Every line containing the word "млрд" is to be copied from the data below.

Data for review
--*--
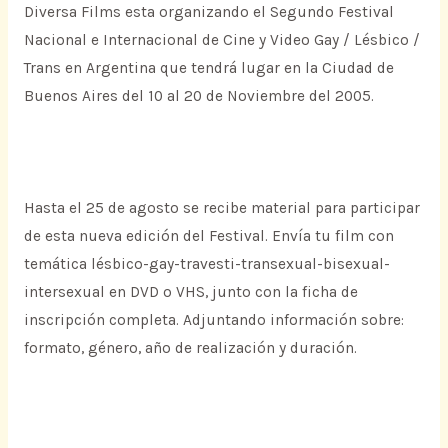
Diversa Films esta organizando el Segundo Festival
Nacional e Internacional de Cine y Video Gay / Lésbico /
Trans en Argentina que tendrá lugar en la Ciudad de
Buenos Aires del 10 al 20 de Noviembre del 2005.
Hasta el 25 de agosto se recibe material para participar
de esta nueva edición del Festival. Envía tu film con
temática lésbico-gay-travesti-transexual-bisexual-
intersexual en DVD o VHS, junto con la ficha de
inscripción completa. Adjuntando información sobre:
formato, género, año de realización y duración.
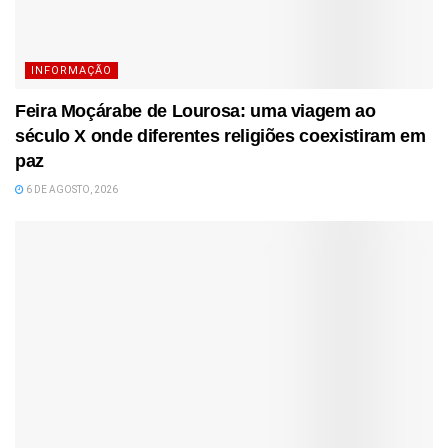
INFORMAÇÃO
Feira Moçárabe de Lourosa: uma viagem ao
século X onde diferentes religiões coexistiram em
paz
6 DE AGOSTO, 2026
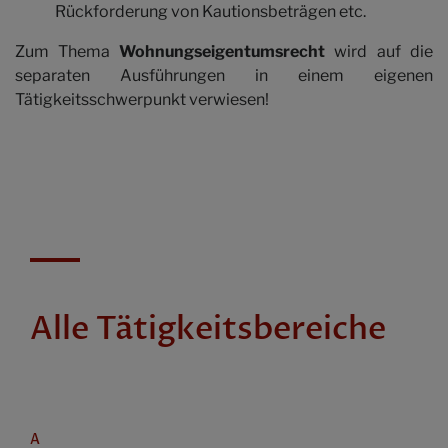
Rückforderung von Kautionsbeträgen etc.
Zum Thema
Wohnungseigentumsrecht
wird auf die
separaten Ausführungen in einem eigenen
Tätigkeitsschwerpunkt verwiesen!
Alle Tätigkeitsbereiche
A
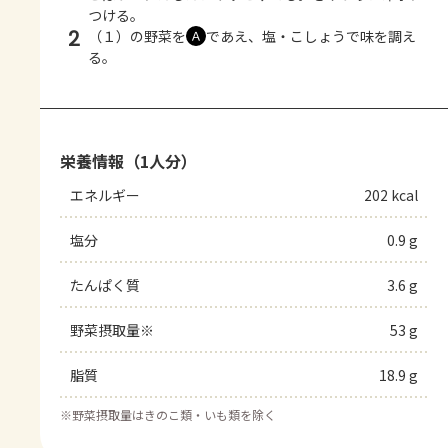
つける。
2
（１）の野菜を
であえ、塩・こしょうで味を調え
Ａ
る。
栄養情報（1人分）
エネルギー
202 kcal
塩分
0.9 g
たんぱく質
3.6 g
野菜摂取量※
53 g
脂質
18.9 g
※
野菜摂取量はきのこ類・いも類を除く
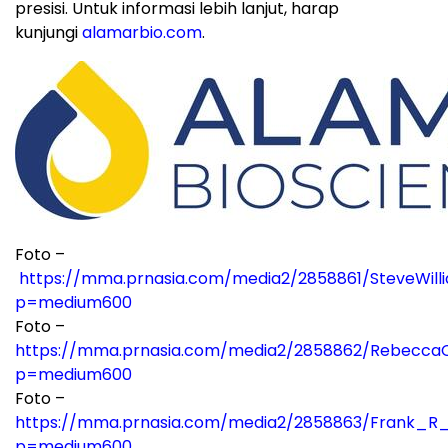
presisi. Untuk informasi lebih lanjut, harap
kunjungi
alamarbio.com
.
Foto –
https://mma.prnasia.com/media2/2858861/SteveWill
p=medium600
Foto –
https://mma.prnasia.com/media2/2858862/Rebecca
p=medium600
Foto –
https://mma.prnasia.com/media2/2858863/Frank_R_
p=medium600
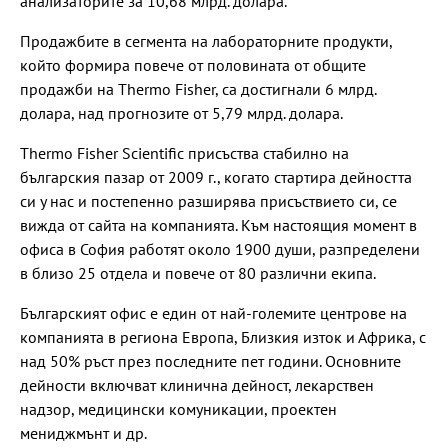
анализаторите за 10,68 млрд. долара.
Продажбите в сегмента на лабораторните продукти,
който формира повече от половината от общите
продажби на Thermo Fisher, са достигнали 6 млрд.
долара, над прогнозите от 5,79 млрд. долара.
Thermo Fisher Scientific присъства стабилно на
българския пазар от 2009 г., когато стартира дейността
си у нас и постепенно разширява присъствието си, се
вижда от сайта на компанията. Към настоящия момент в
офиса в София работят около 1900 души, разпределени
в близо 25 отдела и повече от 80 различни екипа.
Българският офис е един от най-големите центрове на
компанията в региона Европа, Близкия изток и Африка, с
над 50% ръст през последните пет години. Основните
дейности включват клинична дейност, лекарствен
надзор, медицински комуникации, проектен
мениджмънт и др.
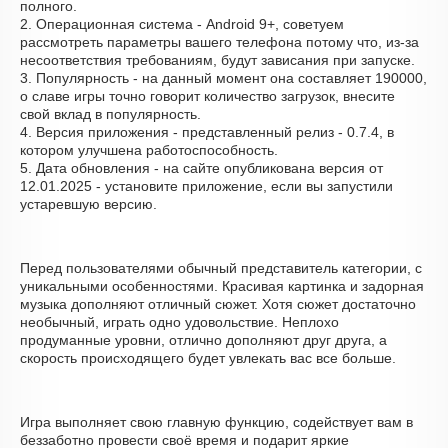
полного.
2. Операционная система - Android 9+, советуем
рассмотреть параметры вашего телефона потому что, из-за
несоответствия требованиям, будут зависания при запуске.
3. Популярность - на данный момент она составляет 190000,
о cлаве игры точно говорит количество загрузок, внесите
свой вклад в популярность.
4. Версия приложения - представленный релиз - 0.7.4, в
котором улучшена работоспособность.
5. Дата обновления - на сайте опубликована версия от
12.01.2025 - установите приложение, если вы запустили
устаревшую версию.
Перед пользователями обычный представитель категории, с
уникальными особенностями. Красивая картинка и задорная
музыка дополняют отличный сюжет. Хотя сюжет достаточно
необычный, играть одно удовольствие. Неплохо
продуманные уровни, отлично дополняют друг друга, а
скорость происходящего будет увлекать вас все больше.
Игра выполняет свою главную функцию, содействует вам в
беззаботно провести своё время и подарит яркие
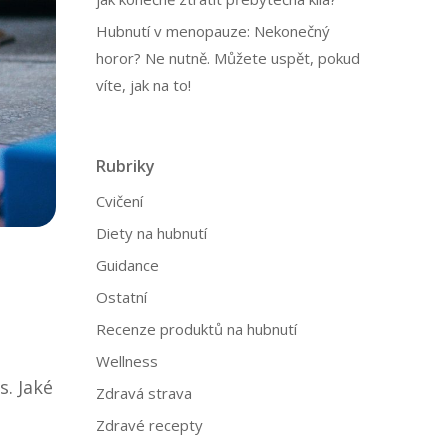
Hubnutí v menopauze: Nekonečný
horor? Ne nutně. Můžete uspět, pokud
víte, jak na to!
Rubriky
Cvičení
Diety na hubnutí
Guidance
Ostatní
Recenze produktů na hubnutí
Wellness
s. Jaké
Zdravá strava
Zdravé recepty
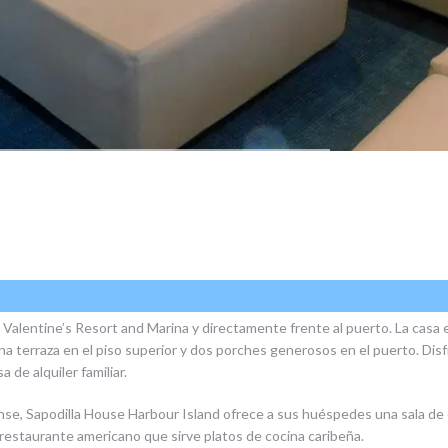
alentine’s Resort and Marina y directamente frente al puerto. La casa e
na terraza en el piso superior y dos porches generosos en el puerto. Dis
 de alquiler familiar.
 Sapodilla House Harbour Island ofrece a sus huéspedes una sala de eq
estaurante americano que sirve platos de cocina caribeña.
--*--
Exercise response
анализаторите за 10,68 млрд. долара.
продажби на Thermo Fisher, са достигнали 6 млрд.
долара, над прогнозите от 5,79 млрд. долара.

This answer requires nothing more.